Professor Mete Atatüre is one of Turkish GQ Magazine’s Men of the Year

Mete Atatüre, Fellow and Professor of Physics at St John’s, is one of Turkish GQ Magazine’s Men of the Year 2015 in recognition of his pioneering research in the field of quantum physics. 

The annual awards run by GQ, a men’s fashion magazine, celebrate influential men and women in a variety of areas including film, music, TV, science and politics. Other winners in 2015 include Norman Reedus, best known for his television role in The Walking Dead; Chris Noth who played Mr Big in Sex and the City and Turkish football player for Barcelona FC, Arda Turan. 

Professor Atatüre said: “I am happy to have received this award, but, perhaps more importantly, it is fantastic to see that science is recognised more and more in popular culture. I hope this award helps raise the profile of physics as a fun and exciting subject to study.”

The magazine has nicknamed Professor Atatüre “Profesör kahkaha” or “Professor Laughter” due to his friendly attitude and enthusiam for his research in fields including Atomic, Mesoscopic and Optical Physics. 

After receiving his Bachelor of Science degree in 1996 from Bilkent University in Turkey, Professor Atatüre obtained his PhD from the Quantum Imaging Laboratory at Boston University. He then worked as a Postdoctoral Fellow in the Quantum Photonics Group at ETH Zurich, before coming to Cambridge in 2007.

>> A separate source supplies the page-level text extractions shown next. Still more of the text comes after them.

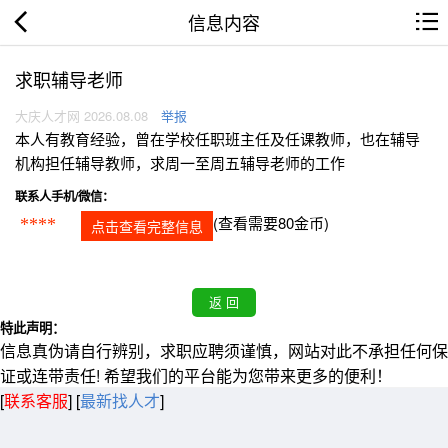
信息内容
求职辅导老师
大庆人才网 2026.08.08
举报
本人有教育经验，曾在学校任职班主任及任课教师，也在辅导
机构担任辅导教师，求周一至周五辅导老师的工作
联系人手机/微信：
(查看需要80金币)
****
点击查看完整信息
特此声明：
信息真伪请自行辨别，求职应聘须谨慎，网站对此不承担任何保
证或连带责任! 希望我们的平台能为您带来更多的便利！
[
联系客服
]
[
最新找人才
]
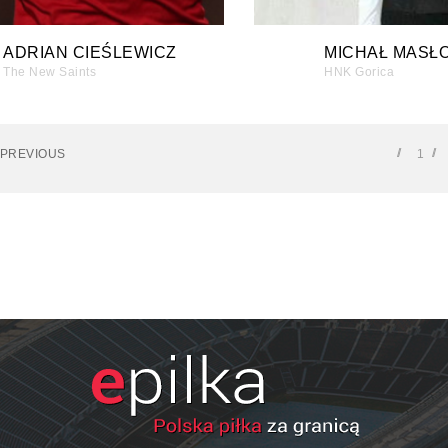
ADRIAN CIEŚLEWICZ
MICHAŁ MASŁ
The New Saints
HNK Gorica
PREVIOUS
1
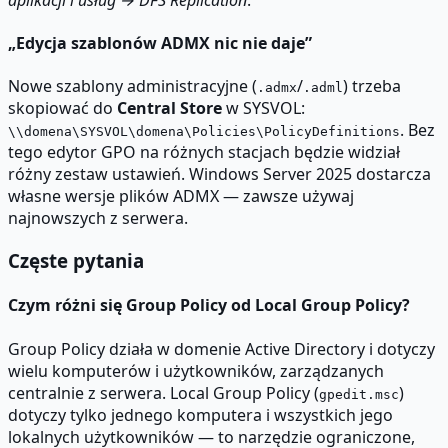
„Edycja szablonów ADMX nic nie daje”
Nowe szablony administracyjne (
/
) trzeba
.admx
.adml
skopiować do
Central Store
w SYSVOL:
. Bez
\\domena\SYSVOL\domena\Policies\PolicyDefinitions
tego edytor GPO na różnych stacjach będzie widział
różny zestaw ustawień. Windows Server 2025 dostarcza
własne wersje plików ADMX — zawsze używaj
najnowszych z serwera.
Częste pytania
Czym różni się Group Policy od Local Group Policy?
Group Policy działa w domenie Active Directory i dotyczy
wielu komputerów i użytkowników, zarządzanych
centralnie z serwera. Local Group Policy (
)
gpedit.msc
dotyczy tylko jednego komputera i wszystkich jego
lokalnych użytkowników — to narzędzie ograniczone,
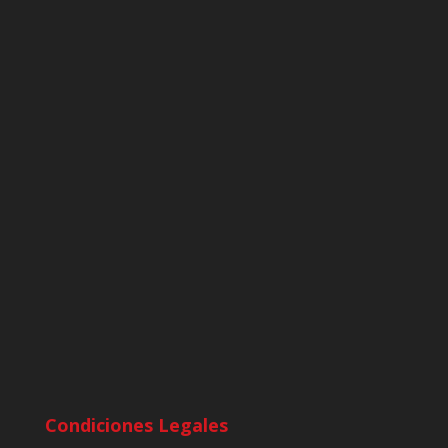
Condiciones Legales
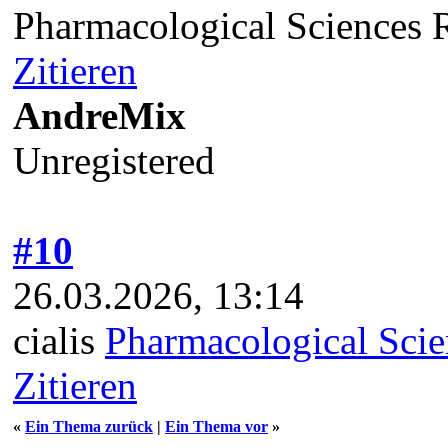
Pharmacological Sciences R
Zitieren
AndreMix
Unregistered
#10
26.03.2026, 13:14
cialis
Pharmacological Scien
Zitieren
«
Ein Thema zurück
|
Ein Thema vor
»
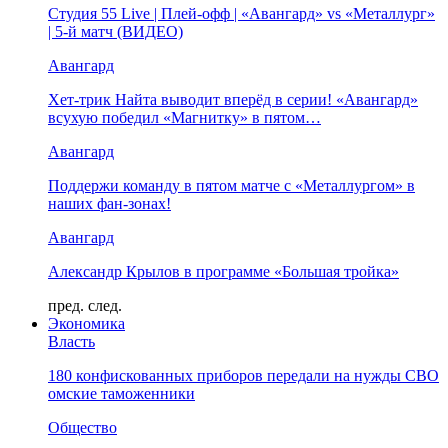
Студия 55 Live | Плей-офф | «Авангард» vs «Металлург»
| 5-й матч (ВИДЕО)
Авангард
Хет-трик Найта выводит вперёд в серии! «Авангард»
всухую победил «Магнитку» в пятом…
Авангард
Поддержи команду в пятом матче с «Металлургом» в
наших фан-зонах!
Авангард
Александр Крылов в программе «Большая тройка»
пред.
след.
Экономика
Власть
180 конфискованных приборов передали на нужды СВО
омские таможенники
Общество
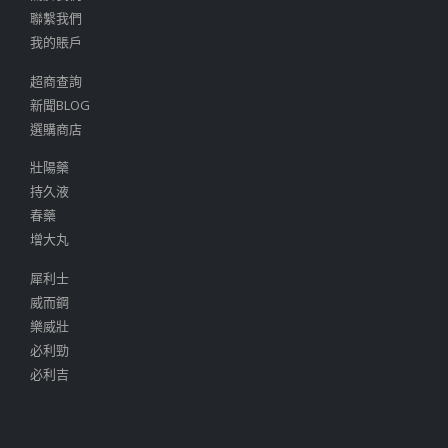
聯繫我們
我的賬戶
超商查詢
新聞BLOG
選購商店
壯陽藥
持久液
春藥
增大丸
犀利士
威而鋼
樂威壯
必利勁
必利吉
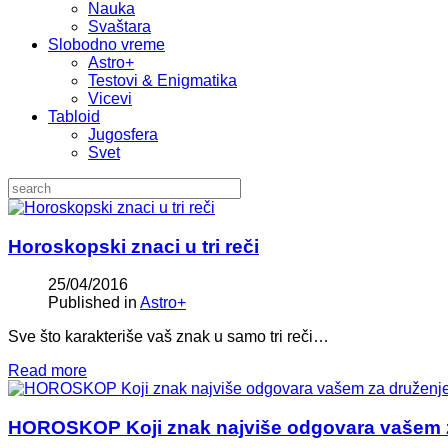
Nauka
Svaštara
Slobodno vreme
Astro+
Testovi & Enigmatika
Vicevi
Tabloid
Jugosfera
Svet
Horoskopski znaci u tri reči
25/04/2016
Published in
Astro+
Sve što karakteriše vaš znak u samo tri reči…
Read more
HOROSKOP Koji znak najviše odgovara vašem 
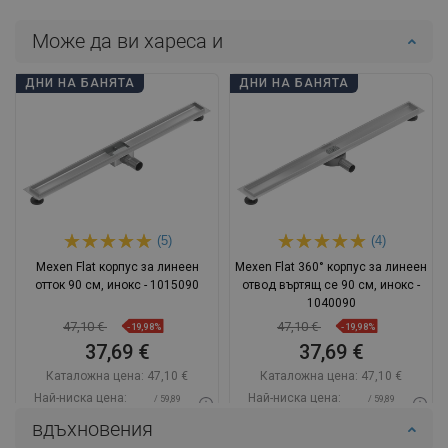
Може да ви хареса и
ДНИ НА БАНЯТА
ДНИ НА БАНЯТА
(5)
(4)
Mexen Flat корпус за линеен
Mexen Flat 360° корпус за линеен
отток 90 см, инокс - 1015090
отвод въртящ се 90 см, инокс -
1040090
47,10 €
47,10 €
-19,98%
-19,98%
37,69 €
37,69 €
Каталожна цена:
47,10 €
Каталожна цена:
47,10 €
Най-ниска цена:
Най-ниска цена:
/ 59,89
/ 59,89
37,69 €
37,69 €
BGN
BGN
вдъхновения
Наличност:
В наличност
Наличност:
В наличност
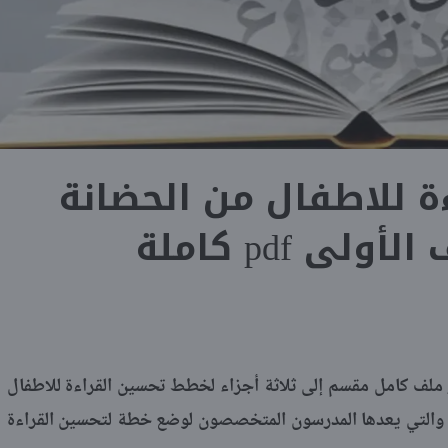
ة للاطفال من الحضانة
لى pdf كاملة
ر ملف كامل مقسم إلى ثلاثة أجزاء لخطط تحسين القراءة للاطفال
 والتي يعدها المدرسون المتخصصون لوضع خطة لتحسين القراءة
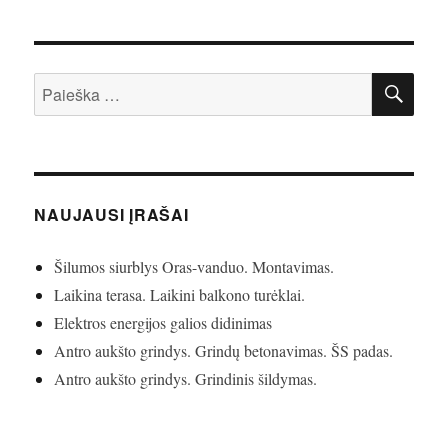
IEŠ
Ieškoti:
NAUJAUSI ĮRAŠAI
Šilumos siurblys Oras-vanduo. Montavimas.
Laikina terasa. Laikini balkono turėklai.
Elektros energijos galios didinimas
Antro aukšto grindys. Grindų betonavimas. ŠS padas.
Antro aukšto grindys. Grindinis šildymas.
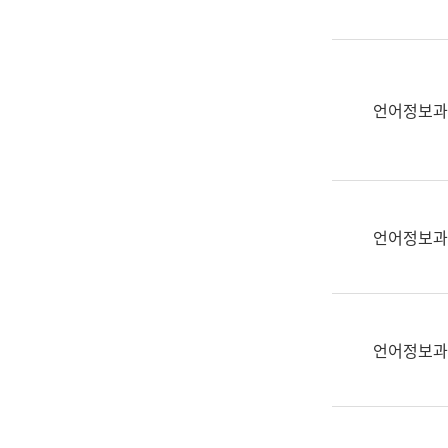
(부
획
서
운
명,
영
직
과
위/
언어정보과
공
직
공
급,
언
전
어
화,
과
담
교
언어정보과
당
육
업
연
무)
수
과
언어정보과
어
문
연
구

Professor Atatüre’s research attracted media attention over the summer after he led a team of physicists that successfully measured particles of light being “squeezed”, in an experiment that had been written off in physics textbooks as impossible to observe. 

“Squeezing” is a strange phenomenon of quantum physics. It creates a very specific form of light which is “low-noise” and is potentially useful in technology designed to pick up faint signals, such as the detection of gravitational waves.    

In an experiment in the quantum optics laboratory in Cambridge, Professor Atatüre and his team successfully used laser light to excite individual tiny, artificially constructed atoms known as quantum dots, to create “squeezed” single light particles or photons. 

“My research is motivated by a desire to see what has never been seen before. It is just the same as wanting to look at Pluto in more detail or establishing that pentaquarks are out there”, said Professor Atatüre. “Neither of those things has an obvious application right now, but the point is knowing more than we did before.  We do this because we are curious and want to discover new things. That’s the essence of what science is all about.”